Material provided:
========

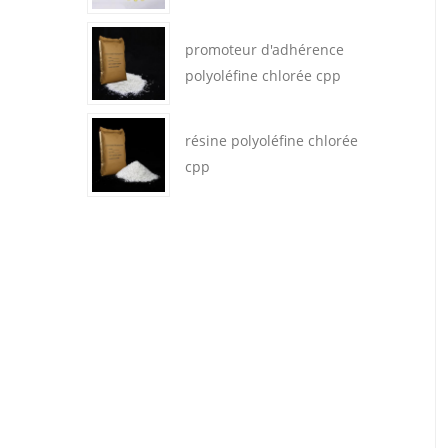
promoteur d'adhérence
polyoléfine chlorée cpp
résine polyoléfine chlorée
cpp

========

Task brief: All lines of the listing that contain the word "chlorée" should be copied out.

Written reply:
polyoléfine chlorée cpp
résine polyoléfine chlorée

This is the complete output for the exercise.